What is Arbitration?
Arbitration is the submission of a dispute, relating to the material facts of the property, to one or more impartial persons for a final and binding arbitration. The arbitration is a private dispute resolution system offered as an alternative to the court system. It is not government sponsored. If you agree to arbitration using the Arbitration Disclosure and Residential Real Property Arbitration Agreement you must use the services of the National Center for Dispute Settlement. The parties select an arbitrator from a pre-approved list, submit written evidence and participate in a hearing which could be in person or conducted over the telephone, depending upon the circumstances. Upon hearing all of the parties’ evidence and arguments, the arbitration renders a decision and, if the decision finds that monies are to be paid to a claimant, the arbitrator makes an award.
While the use of an attorney is not required in an arbitration, it is recommended.
The concept behind arbitrating a real estate dispute is to provide a more expeditious and cost-effective alternative to litigating the dispute. However, in my experience, that is not always the case. The parties must pay an arbitration fee (just as they would a filing fee in a lawsuit) and, as I mentioned above, it is advisable to use an attorney in the arbitration, which again adds to the cost. Further, an arbitrator’s decision is typically binding, meaning that you lose many of the rights to file post-judgment motions and/or appeals as is the case with litigation. That’s why I advise clients not to sign the arbitration agreement.
Collecting After an Arbitration Award in Your Favor
If you are a party to an arbitration proceeding where the arbitrator makes an award in your favor, you need to take steps under Minnesota law to confirm the award with the district court and have a judgment entered in your favor before you can initiate collection actions against the other party.

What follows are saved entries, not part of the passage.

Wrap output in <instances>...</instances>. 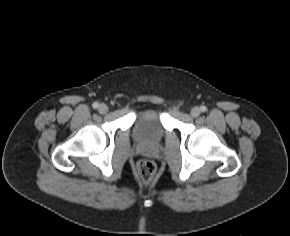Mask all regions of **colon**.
I'll list each match as a JSON object with an SVG mask.
<instances>
[{"label":"colon","mask_w":290,"mask_h":236,"mask_svg":"<svg viewBox=\"0 0 290 236\" xmlns=\"http://www.w3.org/2000/svg\"><path fill=\"white\" fill-rule=\"evenodd\" d=\"M156 172V165L151 160H140L136 165V175L143 182H150Z\"/></svg>","instance_id":"5ec220e1"}]
</instances>
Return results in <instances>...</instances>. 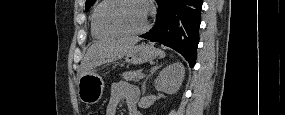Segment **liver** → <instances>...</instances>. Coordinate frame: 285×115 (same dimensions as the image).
<instances>
[{
    "mask_svg": "<svg viewBox=\"0 0 285 115\" xmlns=\"http://www.w3.org/2000/svg\"><path fill=\"white\" fill-rule=\"evenodd\" d=\"M138 38H121L91 45L82 62L80 77L94 70L96 67L120 59L135 46Z\"/></svg>",
    "mask_w": 285,
    "mask_h": 115,
    "instance_id": "obj_1",
    "label": "liver"
}]
</instances>
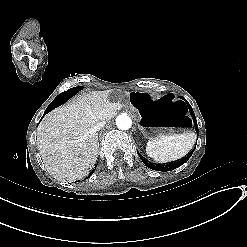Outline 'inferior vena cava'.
I'll return each instance as SVG.
<instances>
[{
    "instance_id": "obj_1",
    "label": "inferior vena cava",
    "mask_w": 247,
    "mask_h": 247,
    "mask_svg": "<svg viewBox=\"0 0 247 247\" xmlns=\"http://www.w3.org/2000/svg\"><path fill=\"white\" fill-rule=\"evenodd\" d=\"M106 122L105 121H100L95 125V130L99 131L100 129H102L105 126Z\"/></svg>"
}]
</instances>
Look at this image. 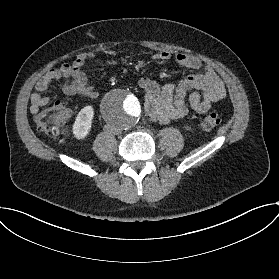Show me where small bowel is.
<instances>
[{
    "instance_id": "obj_1",
    "label": "small bowel",
    "mask_w": 279,
    "mask_h": 279,
    "mask_svg": "<svg viewBox=\"0 0 279 279\" xmlns=\"http://www.w3.org/2000/svg\"><path fill=\"white\" fill-rule=\"evenodd\" d=\"M94 58V52H83L71 63L62 64L44 74L30 96V112L38 114L50 103V99L42 95V92L60 81L61 89L66 95L97 99L99 91L90 83L86 73L88 63ZM172 58L180 67L198 73L187 76L178 84L160 86L148 77H142L139 81L145 95V112L152 120L161 124L183 118L190 110L206 113L213 102L224 99L227 94L225 84L219 75L198 57L187 53H177L173 56L167 50L152 55L155 62H166Z\"/></svg>"
}]
</instances>
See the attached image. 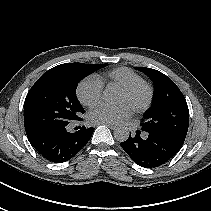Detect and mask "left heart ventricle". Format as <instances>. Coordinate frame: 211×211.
<instances>
[{
  "label": "left heart ventricle",
  "instance_id": "obj_1",
  "mask_svg": "<svg viewBox=\"0 0 211 211\" xmlns=\"http://www.w3.org/2000/svg\"><path fill=\"white\" fill-rule=\"evenodd\" d=\"M143 97V94H140L138 96V99H141ZM133 99L131 97H129L127 94H125L123 91L120 92V96H119V103L121 104H127V105H131Z\"/></svg>",
  "mask_w": 211,
  "mask_h": 211
}]
</instances>
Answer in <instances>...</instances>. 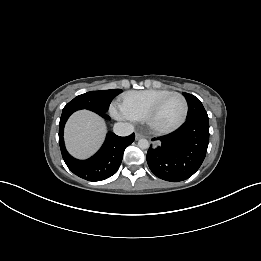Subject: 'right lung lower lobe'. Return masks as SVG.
<instances>
[{"mask_svg":"<svg viewBox=\"0 0 261 261\" xmlns=\"http://www.w3.org/2000/svg\"><path fill=\"white\" fill-rule=\"evenodd\" d=\"M76 109H63L59 123V145L62 157L68 168L77 176L88 181H101L111 177L118 170L124 150L135 139V134L120 137L114 133H108L106 140L100 150L87 160H77L66 150L63 139L64 125L69 116ZM105 119L109 117L105 113H97Z\"/></svg>","mask_w":261,"mask_h":261,"instance_id":"98d812e1","label":"right lung lower lobe"}]
</instances>
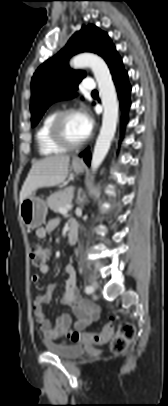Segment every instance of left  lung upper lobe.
<instances>
[{
  "mask_svg": "<svg viewBox=\"0 0 168 406\" xmlns=\"http://www.w3.org/2000/svg\"><path fill=\"white\" fill-rule=\"evenodd\" d=\"M93 52L108 64L117 54L107 33L93 25L83 26L55 56L36 70L31 81V122L35 126L53 102L77 95L79 82L86 76L83 71L71 70L68 60L80 52Z\"/></svg>",
  "mask_w": 168,
  "mask_h": 406,
  "instance_id": "obj_1",
  "label": "left lung upper lobe"
}]
</instances>
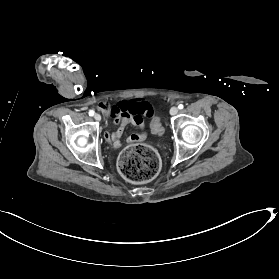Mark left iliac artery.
Wrapping results in <instances>:
<instances>
[{
	"instance_id": "obj_1",
	"label": "left iliac artery",
	"mask_w": 279,
	"mask_h": 279,
	"mask_svg": "<svg viewBox=\"0 0 279 279\" xmlns=\"http://www.w3.org/2000/svg\"><path fill=\"white\" fill-rule=\"evenodd\" d=\"M183 107H184L183 104H180V105L178 106L179 109H183Z\"/></svg>"
}]
</instances>
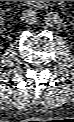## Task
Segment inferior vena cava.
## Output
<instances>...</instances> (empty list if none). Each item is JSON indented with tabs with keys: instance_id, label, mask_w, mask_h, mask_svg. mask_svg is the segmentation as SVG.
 <instances>
[{
	"instance_id": "602c4592",
	"label": "inferior vena cava",
	"mask_w": 74,
	"mask_h": 122,
	"mask_svg": "<svg viewBox=\"0 0 74 122\" xmlns=\"http://www.w3.org/2000/svg\"><path fill=\"white\" fill-rule=\"evenodd\" d=\"M22 20L27 24H34L36 22V12L31 10H25L21 16Z\"/></svg>"
}]
</instances>
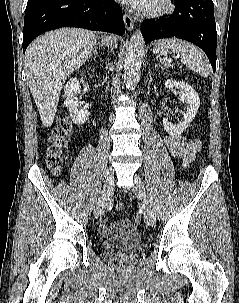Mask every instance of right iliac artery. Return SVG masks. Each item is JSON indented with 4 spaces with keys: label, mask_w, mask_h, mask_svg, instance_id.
<instances>
[{
    "label": "right iliac artery",
    "mask_w": 239,
    "mask_h": 303,
    "mask_svg": "<svg viewBox=\"0 0 239 303\" xmlns=\"http://www.w3.org/2000/svg\"><path fill=\"white\" fill-rule=\"evenodd\" d=\"M111 191H113V185L111 186V188L109 190L108 196L110 195Z\"/></svg>",
    "instance_id": "82829eb1"
}]
</instances>
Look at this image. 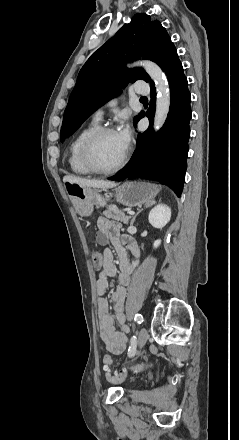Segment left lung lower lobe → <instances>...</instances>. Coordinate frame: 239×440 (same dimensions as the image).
Masks as SVG:
<instances>
[{
	"instance_id": "left-lung-lower-lobe-1",
	"label": "left lung lower lobe",
	"mask_w": 239,
	"mask_h": 440,
	"mask_svg": "<svg viewBox=\"0 0 239 440\" xmlns=\"http://www.w3.org/2000/svg\"><path fill=\"white\" fill-rule=\"evenodd\" d=\"M162 70L167 74L171 91L167 120L157 134H154L151 125L143 134L138 133V145L131 162L122 172L109 179L150 178L167 181L180 197L187 168L191 96L175 47L170 50ZM150 88V107L146 114L143 112L137 117L136 123L145 115L150 123L153 122L156 102L153 82H150Z\"/></svg>"
}]
</instances>
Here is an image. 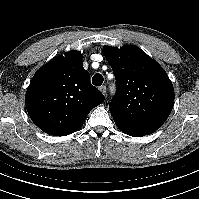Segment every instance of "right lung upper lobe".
I'll list each match as a JSON object with an SVG mask.
<instances>
[{"label": "right lung upper lobe", "mask_w": 199, "mask_h": 199, "mask_svg": "<svg viewBox=\"0 0 199 199\" xmlns=\"http://www.w3.org/2000/svg\"><path fill=\"white\" fill-rule=\"evenodd\" d=\"M90 83L79 51H69L41 67L26 92L32 121L45 133L66 136L82 127L87 115L104 101Z\"/></svg>", "instance_id": "obj_1"}]
</instances>
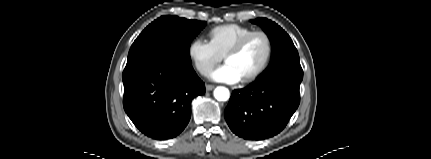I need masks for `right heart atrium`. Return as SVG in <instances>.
<instances>
[{
	"mask_svg": "<svg viewBox=\"0 0 431 159\" xmlns=\"http://www.w3.org/2000/svg\"><path fill=\"white\" fill-rule=\"evenodd\" d=\"M187 52L197 72L205 77L222 59V56L213 49L211 44L201 38L193 39L188 45Z\"/></svg>",
	"mask_w": 431,
	"mask_h": 159,
	"instance_id": "d8ad5b80",
	"label": "right heart atrium"
}]
</instances>
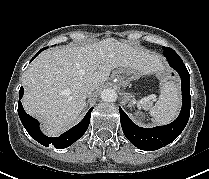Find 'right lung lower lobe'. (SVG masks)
<instances>
[{
  "label": "right lung lower lobe",
  "instance_id": "98d812e1",
  "mask_svg": "<svg viewBox=\"0 0 209 179\" xmlns=\"http://www.w3.org/2000/svg\"><path fill=\"white\" fill-rule=\"evenodd\" d=\"M44 49L45 48L41 49L33 57V59ZM23 92H24V89H23V87H21L20 91H19L20 98H19V102H18V114H19V117H20V120H21L23 126L26 128L29 135L32 138H34L36 141H38L40 144H42L46 147H48L49 145H53L57 149H63V148L70 146L75 141H77L87 130V128L89 126V122H90L91 111L93 110V108H91L87 112L84 119L79 124H77L76 126L71 128L70 130H68L64 134L60 135L59 137H55V138L47 137L46 135H44L41 132V130L39 128V122L24 111L21 101H20V99L23 96Z\"/></svg>",
  "mask_w": 209,
  "mask_h": 179
}]
</instances>
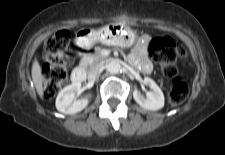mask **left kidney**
<instances>
[{"label":"left kidney","mask_w":225,"mask_h":155,"mask_svg":"<svg viewBox=\"0 0 225 155\" xmlns=\"http://www.w3.org/2000/svg\"><path fill=\"white\" fill-rule=\"evenodd\" d=\"M144 83L148 85L152 91L146 93L144 98L138 90H134V100L144 109L156 111L164 106V94L159 86L149 77L144 78Z\"/></svg>","instance_id":"obj_1"}]
</instances>
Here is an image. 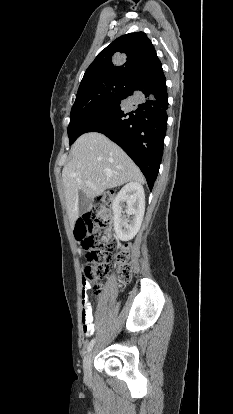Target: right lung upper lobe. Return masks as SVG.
<instances>
[{"label":"right lung upper lobe","mask_w":233,"mask_h":414,"mask_svg":"<svg viewBox=\"0 0 233 414\" xmlns=\"http://www.w3.org/2000/svg\"><path fill=\"white\" fill-rule=\"evenodd\" d=\"M162 71L150 39L144 32L117 38L87 68L79 88L105 78L137 81Z\"/></svg>","instance_id":"right-lung-upper-lobe-1"}]
</instances>
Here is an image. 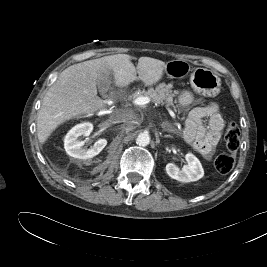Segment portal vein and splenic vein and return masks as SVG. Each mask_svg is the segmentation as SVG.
I'll use <instances>...</instances> for the list:
<instances>
[{"label":"portal vein and splenic vein","instance_id":"portal-vein-and-splenic-vein-1","mask_svg":"<svg viewBox=\"0 0 267 267\" xmlns=\"http://www.w3.org/2000/svg\"><path fill=\"white\" fill-rule=\"evenodd\" d=\"M133 102L135 105H145L150 102V98L147 96L146 97L141 96V97L136 98ZM167 110L169 114L171 115V117L176 118L174 112L170 108H167Z\"/></svg>","mask_w":267,"mask_h":267}]
</instances>
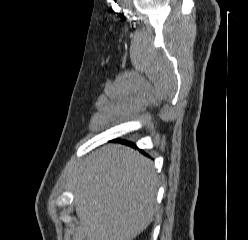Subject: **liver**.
I'll return each mask as SVG.
<instances>
[{
    "mask_svg": "<svg viewBox=\"0 0 248 240\" xmlns=\"http://www.w3.org/2000/svg\"><path fill=\"white\" fill-rule=\"evenodd\" d=\"M157 177L152 162L128 147L108 145L81 165L75 210L87 240H133L153 220Z\"/></svg>",
    "mask_w": 248,
    "mask_h": 240,
    "instance_id": "obj_1",
    "label": "liver"
}]
</instances>
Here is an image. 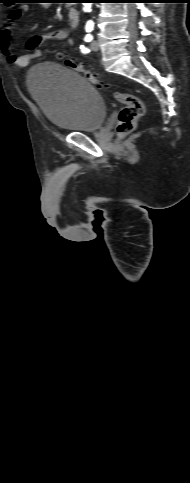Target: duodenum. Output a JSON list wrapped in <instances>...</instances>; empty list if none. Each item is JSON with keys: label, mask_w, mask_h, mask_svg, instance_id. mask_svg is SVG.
Instances as JSON below:
<instances>
[{"label": "duodenum", "mask_w": 190, "mask_h": 483, "mask_svg": "<svg viewBox=\"0 0 190 483\" xmlns=\"http://www.w3.org/2000/svg\"><path fill=\"white\" fill-rule=\"evenodd\" d=\"M79 21V13L75 7H70L68 10V22L72 28L77 27Z\"/></svg>", "instance_id": "obj_1"}]
</instances>
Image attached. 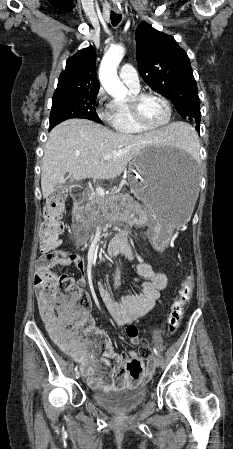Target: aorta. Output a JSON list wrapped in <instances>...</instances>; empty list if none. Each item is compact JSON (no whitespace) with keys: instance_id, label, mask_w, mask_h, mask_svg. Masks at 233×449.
Masks as SVG:
<instances>
[{"instance_id":"obj_1","label":"aorta","mask_w":233,"mask_h":449,"mask_svg":"<svg viewBox=\"0 0 233 449\" xmlns=\"http://www.w3.org/2000/svg\"><path fill=\"white\" fill-rule=\"evenodd\" d=\"M125 49L121 45L112 46L105 53L99 68V80L115 100H123L127 94V88L117 75V67L124 56Z\"/></svg>"}]
</instances>
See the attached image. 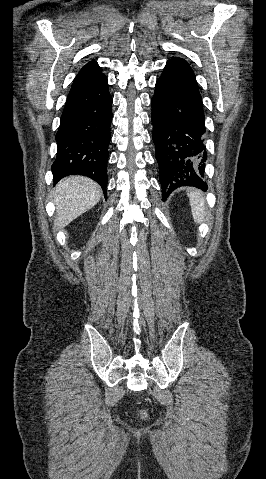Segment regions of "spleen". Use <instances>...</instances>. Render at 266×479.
<instances>
[{
  "instance_id": "1",
  "label": "spleen",
  "mask_w": 266,
  "mask_h": 479,
  "mask_svg": "<svg viewBox=\"0 0 266 479\" xmlns=\"http://www.w3.org/2000/svg\"><path fill=\"white\" fill-rule=\"evenodd\" d=\"M187 196L190 201L192 216L197 224H200L205 220L206 207L203 193L196 189H190L187 191Z\"/></svg>"
}]
</instances>
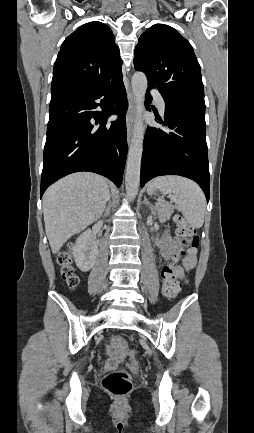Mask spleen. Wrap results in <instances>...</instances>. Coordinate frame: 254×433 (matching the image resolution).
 <instances>
[{"mask_svg": "<svg viewBox=\"0 0 254 433\" xmlns=\"http://www.w3.org/2000/svg\"><path fill=\"white\" fill-rule=\"evenodd\" d=\"M156 189L164 194H173L176 209L183 214L191 227H202L206 199L195 182L176 175L160 176L149 183L147 192L151 194Z\"/></svg>", "mask_w": 254, "mask_h": 433, "instance_id": "obj_1", "label": "spleen"}]
</instances>
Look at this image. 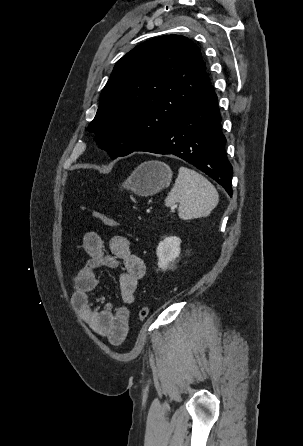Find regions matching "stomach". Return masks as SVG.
<instances>
[{"label": "stomach", "mask_w": 303, "mask_h": 446, "mask_svg": "<svg viewBox=\"0 0 303 446\" xmlns=\"http://www.w3.org/2000/svg\"><path fill=\"white\" fill-rule=\"evenodd\" d=\"M171 180L172 171L166 163L147 161L132 172L122 187L139 196H151L169 186Z\"/></svg>", "instance_id": "stomach-1"}]
</instances>
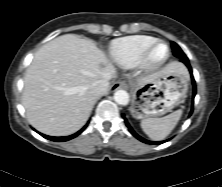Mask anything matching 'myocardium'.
Listing matches in <instances>:
<instances>
[{"label":"myocardium","mask_w":222,"mask_h":187,"mask_svg":"<svg viewBox=\"0 0 222 187\" xmlns=\"http://www.w3.org/2000/svg\"><path fill=\"white\" fill-rule=\"evenodd\" d=\"M159 45H164L166 48V52L162 57L156 58L154 54H155L156 48ZM169 56H170V47L168 43L163 40L156 39L142 53L138 67L140 70L144 72L155 71L159 69L160 67H162L167 62V60L169 59Z\"/></svg>","instance_id":"obj_1"}]
</instances>
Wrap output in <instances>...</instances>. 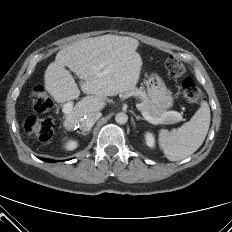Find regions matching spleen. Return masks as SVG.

Minnesota Statute Section 572B.22 governs confirmation of arbitration awards. Under this statute, after a party to the arbitration proceeding receives notice of an award, the party may file a motion with the court for an order confirming the award, at which time the court shall issue such an order unless the award is modified or corrected or vacated. Upon granting an order confirming an award, the court enters a judgment in conformity with the award and the party receiving the award may then take advantage of the usual court procedures to obtain financial information against the other party and to pursue collection actions against the party to recover the amount of the award.